C’est «l’Eldorado» de la contrebande
M. Mohamed Hammadi Jarraya nous explique les impacts du dumping et des importations anarchiques sur l’industrie tunisienne et les mesures à prévoir pour contrecarrer ce phénomène.
Face à l’invasion des produits étrangers, comment peut-on protéger notre industrie ? Officiellement, le marché local est ouvert aux produits importés provenant de pays partenaires de la Tunisie, en vertu d’accords et conventions, souvent sous l’égide de l’OMC et/ou de l’UE. Théoriquement, ces conventions assurent un minimum de protection des partenaires. En parallèle, beaucoup de marchandises entrent dans nos frontières de façon illégale dans le cadre de la contrebande. Avec le terrorisme, c’est « l’hémorragie » la plus dangereuse. Pour les produits conventionnés, la protection de notre marché ne pourra qu’être relative. Toute mesure pour développer la protection des produits locaux nécessitera l’accord du pays cosignataire. Les répercussions pourront, dans certains cas, être contraignantes surtout avec les pays qui nous accordent des aides stratégiques (le cas de l’UE). Pour le marché parallèle, le dispositif légal et sécuritaire doit être renforcé pour appliquer la loi avec toute la vigilance requise. Le citoyen a aussi un grand rôle à jouer (consommer tunisien en priorité).

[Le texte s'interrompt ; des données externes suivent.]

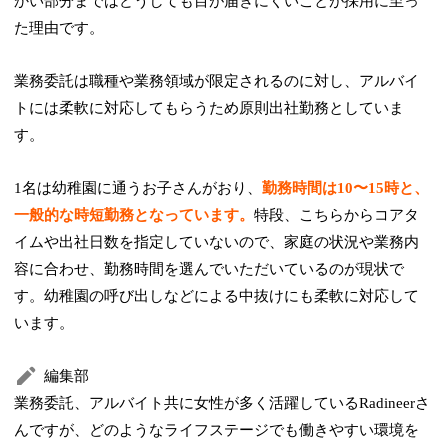
かい部分まではどうしても目が届きにくいことが採用に至っ
た理由です。
業務委託は職種や業務領域が限定されるのに対し、アルバイ
トには柔軟に対応してもらうため原則出社勤務としていま
す。
1名は幼稚園に通うお子さんがおり、
勤務時間は10〜15時と、
一般的な時短勤務となっています。
特段、こちらからコアタ
イムや出社日数を指定していないので、家庭の状況や業務内
容に合わせ、勤務時間を選んでいただいているのが現状で
す。幼稚園の呼び出しなどによる中抜けにも柔軟に対応して
います。
編集部
業務委託、アルバイト共に女性が多く活躍しているRadineerさ
んですが、どのようなライフステージでも働きやすい環境を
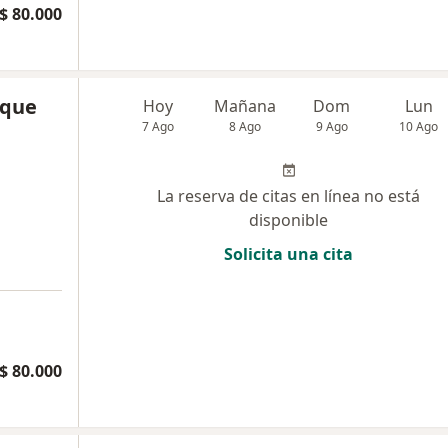
$ 80.000
ique
Hoy
Mañana
Dom
Lun
7 Ago
8 Ago
9 Ago
10 Ago
La reserva de citas en línea no está
disponible
Solicita una cita
$ 80.000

Est-il possible d’appliquer les mesures restrictives d’importation prévues par l’OMC ? Les mesures restrictives sont appliquées et respectées, mais l’OMC n’en prévoit pas beaucoup, laissant le champ grand ouvert aux libreséchanges commerciaux. C’est la raison d’être et le premier objectif de l’organisation. Toutefois, dans une situation particulière, comme la nôtre, la négo- ciation de dérogations exceptionnelles est envisageable. L’initiative doit être lancée par le gouvernement avec une campagne de sensibilisation auprès des pays membres.
Quels sont les produits les plus exposés au dumping et à l’importation anarchique ? Les produits de consommation courante (alimentaire, habillement, jouets, appareils électroniques et électroménager, etc.) sont les premiers exposés au dumping. La concurrence la plus rude, à ce niveau, est celle des produits d’origine chinoise. Les carburants, les cigarettes et les produits prohibés viennent en tête de liste des importations anarchiques. C’est «l’Eldorado» de la contrebande. Pourquoi l’Etat n’a pas rationalisé ses importations malgré le manque de devises et continue à importer plusieurs produits de luxe, comme les bananes et d’autres produits de consommation ? La raison annoncée est l’engagement du pays par certaines conventions bilatérales qu’il doit respecter. Sans accuser personne, une autre bonne raison explique cette situation : le pouvoir de certains lobbies commerciaux liés à certains hommes d’affaires et pouvoirs politiques. Si l’importateur ne trouve plus de clients et sa marchandise stagne, le phénomène s’auto-réduira sensiblement. La clé est, alors, entre les mains du consommateur tunisien.
L’accord de libre-échange avec la Turquie n’a pas été bien exploité par les exportateurs tunisiens, mais a profité plus à ceux de ce pays… Pour être équilibré, un accord commercial doit être équitable et complémentaire entre des pays à prix réciproquement compétitifs. La réalité est différente. La Turquie n’a pas beaucoup besoin de nos produits (elle en produit ou s’en procure auprès d’autres partenaires, en qualité souvent meilleure). Aussi, nos prix ne sont pas compétitifs sur le marché turc. D’ailleurs, même sur notre marché local, les produits turcs sont moins chers que nos produits (alimentation et habillement).
Quelles perspectives de l’industrie tunisienne à l’avenir avec la concrétisation du libre-échange qui va toucher plusieurs produits ? L’industriel tunisien doit savoir se restructurer pour améliorer sa compétitivité locale et à l’export. Il gagnera en efficacité s’il modernise ses moyens de production avec l’appui financier abordable des banques. Le programme de mise à niveau doit être plus développé. Une révision de la chaîne des valeurs est, aussi, indispensable. Parmi les stratégies efficaces, dans ce cadre, on peut citer les regroupements professionnels (centrales d’achat de matières, coopératives commerciales, d’export et de logistique, rationalisation et maîtrise de la chaîne des intermédiaires, etc.). Avec ces dispositifs, les perspectives de l’industrie tunisienne pourront être prometteuses. A défaut, c’est la disparition progressive. Propos recueillis par C. G.